En las habitaciones llamaban la atención aquellas camas altas de colchones de lana; su altura estaba justificada en el tipo de somier de dos alturas, que permitía intercalar el calientacamas lleno de brasas rusientes para calentar la cama, y la estancia.
Y arriba, bajo la cubierta, siempre el sabaiao, o la falsa que decía en Burgui, en donde se materializaba esa realidad pirenaica de vivir de guardar; nada se tiraba, todo era aprovechable; con los neumáticos viejos se hacían abarcas, con las latas se hacían comederos para las gallinas, de las varillas de los paraguas rotos salían flechas para pescar, las esquilas que ya no se usaban… a alguien le podrían venir bien después, y así sucesivamente.
Y sobre el desván estaba la cubierta, antaño con teja de tablilla de haya, después con teja plana del país, fabricada con arcilla cocida en la tejería del pueblo.



Oiconimia

Suele suceder que de algunos vecinos casi no se llega a saber el nombre, y la razón es que siempre se le llama por el nombre de la casa. Y es que cada casa tenía, y tiene, su nombre. En unos casos se correspondía con un apellido, en otros con un oficio, o con la ubicación, o…
Garde se va a reencontrar este sábado con los nombres de sus casas. Va a ser el momento de identificarlas y de dar ese paso encaminado a preservar los nombres de cada una de las casas; no es que corran peligro de desaparecer, pero… tampoco estaba previsto que desapareciesen las almadías, ni la indumentaria, ni el uskara, y sin embargo…
No va a estar de más esa lección pedagógica que el sábado nos darán en las calles de Garde Alberto Angós (en euskera) y Roberto Sanz (en castellano), descubriéndonos esos nombres de casas (oicónimos) que se han transmitido durante generaciones y generaciones; allí están casas como Maisterra, Surio, Ezker, Biratx, Marcelo, Esparz, Beltrán, Galetx…, muchas de ellas flanqueando el viejo Camino Real que unía el antiquísimo monasterio de San Martín (junto a la actual fábrica de Enaquesa) con la villa oscense de Ansó, a través del puerto de Matamachos.
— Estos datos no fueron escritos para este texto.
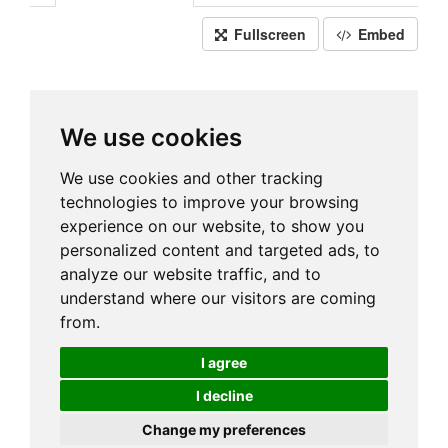
Fullscreen
Embed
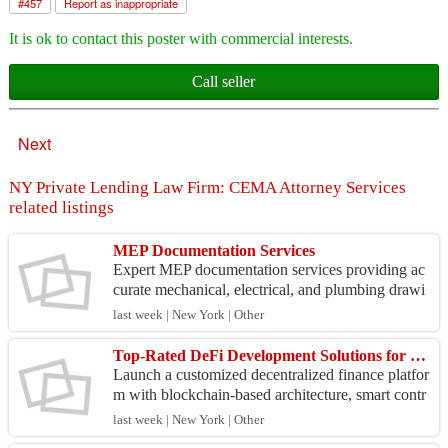
#
457
Report as inappropriate
It is ok to contact this poster with commercial interests.
Call seller
Next
NY Private Lending Law Firm: CEMA Attorney Services
related listings
MEP Documentation Services
Expert MEP documentation services providing ac
curate mechanical, electrical, and plumbing drawi
ngs, coordinated layouts, and detailed project reco
last week | New York | Other
rds....
Top-Rated DeFi Development Solutions for Blockchain Businesses
Launch a customized decentralized finance platfor
m with blockchain-based architecture, smart contr
act development, and protocol integration designe
last week | New York | Other
d f...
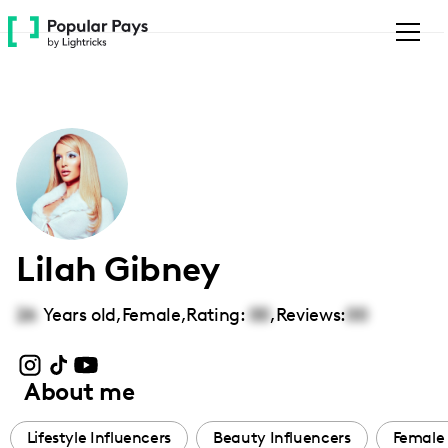
Please
note:
This
website
includes
an
accessibility
system.
Lilah Gibney
26
Years old,
Female
,
Rating:
00
,
Reviews:
00
About me
Lifestyle Influencers
Beauty Influencers
Female 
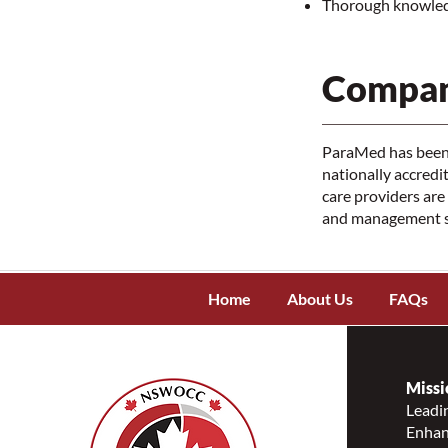
Thorough knowledg
Compan
ParaMed has been 
nationally accred
care providers are
and management su
Home
About Us
FAQs
Missi
Leadin
Enhanc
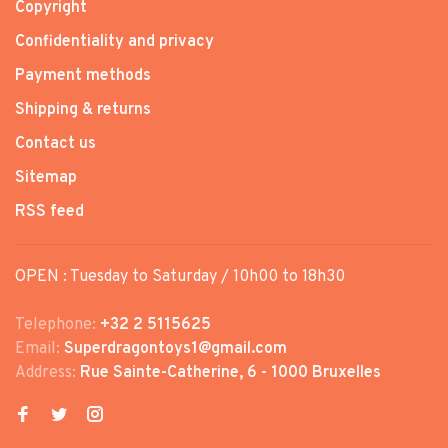
Copyright
Confidentiality and privacy
Payment methods
Shipping & returns
Contact us
Sitemap
RSS feed
OPEN : Tuesday to Saturday / 10h00 to 18h30
Telephone:
+32 2 5115625
Email:
Superdragontoys1@gmail.com
Address:
Rue Sainte-Catherine, 6 - 1000 Bruxelles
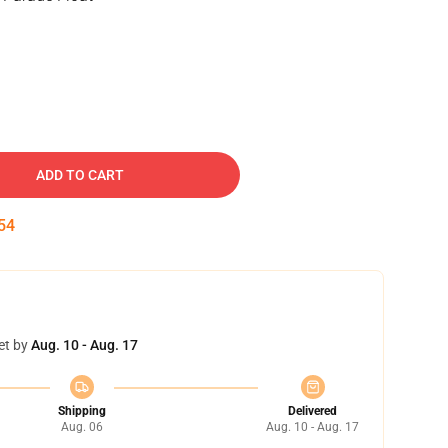
ADD TO CART
54
et by
Aug. 10 - Aug. 17
Shipping
Delivered
Aug. 06
Aug. 10 - Aug. 17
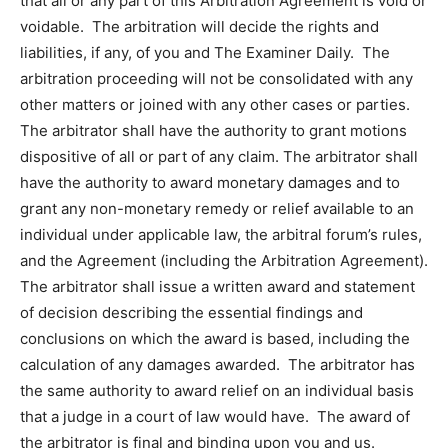
that all or any part of this Arbitration Agreement is void or
voidable. The arbitration will decide the rights and
liabilities, if any, of you and The Examiner Daily. The
arbitration proceeding will not be consolidated with any
other matters or joined with any other cases or parties.
The arbitrator shall have the authority to grant motions
dispositive of all or part of any claim. The arbitrator shall
have the authority to award monetary damages and to
grant any non-monetary remedy or relief available to an
individual under applicable law, the arbitral forum’s rules,
and the Agreement (including the Arbitration Agreement).
The arbitrator shall issue a written award and statement
of decision describing the essential findings and
conclusions on which the award is based, including the
calculation of any damages awarded. The arbitrator has
the same authority to award relief on an individual basis
that a judge in a court of law would have. The award of
the arbitrator is final and binding upon you and us.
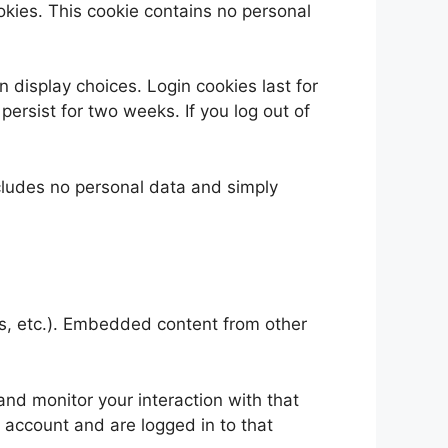
ookies. This cookie contains no personal
n display choices. Login cookies last for
persist for two weeks. If you log out of
includes no personal data and simply
es, etc.). Embedded content from other
nd monitor your interaction with that
 account and are logged in to that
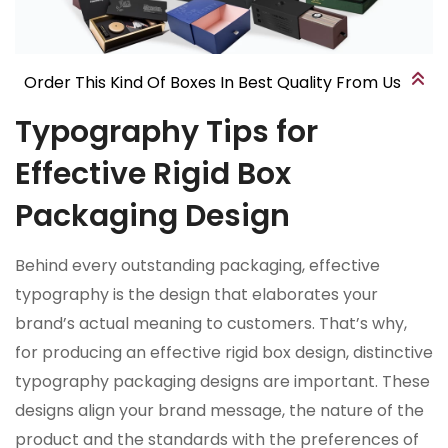
Order This Kind Of Boxes In Best Quality From Us
Typography Tips for
Effective Rigid Box
Packaging Design
Behind every outstanding packaging, effective
typography is the design that elaborates your
brand’s actual meaning to customers. That’s why,
for producing an effective rigid box design, distinctive
typography packaging designs are important. These
designs align your brand message, the nature of the
product and the standards with the preferences of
No podemos olvidar que en los oicónimos y en los topónimos, en buena medida, quedó fosilizada la lengua roncalesa; allí quedó guardada, preservada de toda evolución, de la contaminación posterior de otras lenguas. Es por ello que este sábado miraremos las casas de Garde, y las del valle, símbolo pétreo de la transmisión de una lengua que vive en ellas, igual que vive en nuestros montes, en nuestros apellidos, y en nuestra sangre. Y no pensamos renunciar a ella.